▶ **What you need to do**
The word "RENGEKI" marks the lines to report; pull each of them from the listing.

▶ **Records to process**

::::::::

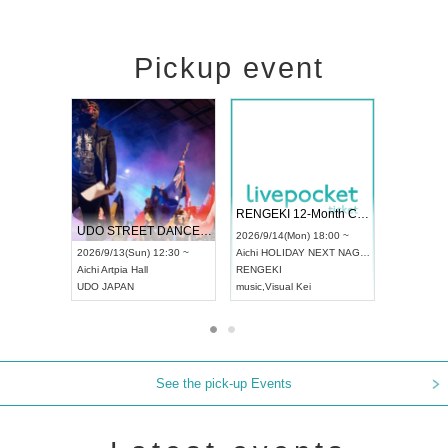
Pickup event
 Vol4
RENGEKI 12-Month Consecutive ONE MAN TOUR "Seisei Ruten" -Sep. Edition -
Dream Fe
UDO STREET DANCE WORLD CHAMPIONSHIP JAPAN 2026
13:00 ~
2026/9/14(Mon) 18:00 ~
2026/9/19(
2026/9/13(Sun) 12:30 ~
Aichi
HOLIDAY NEXT NAGOYA
Tokyo
Asa
Aichi
Artpia Hall
RENGEKI
ash
,
Braid
,
UDO JAPAN
music
,
Visual Kei
music
,
Fes
See the pick-up Events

::::::::

▶ **Answer for the task**
RENGEKI 12-Month Consecutive ONE MAN TOUR "Seisei Ruten" -Sep. Edition -
RENGEKI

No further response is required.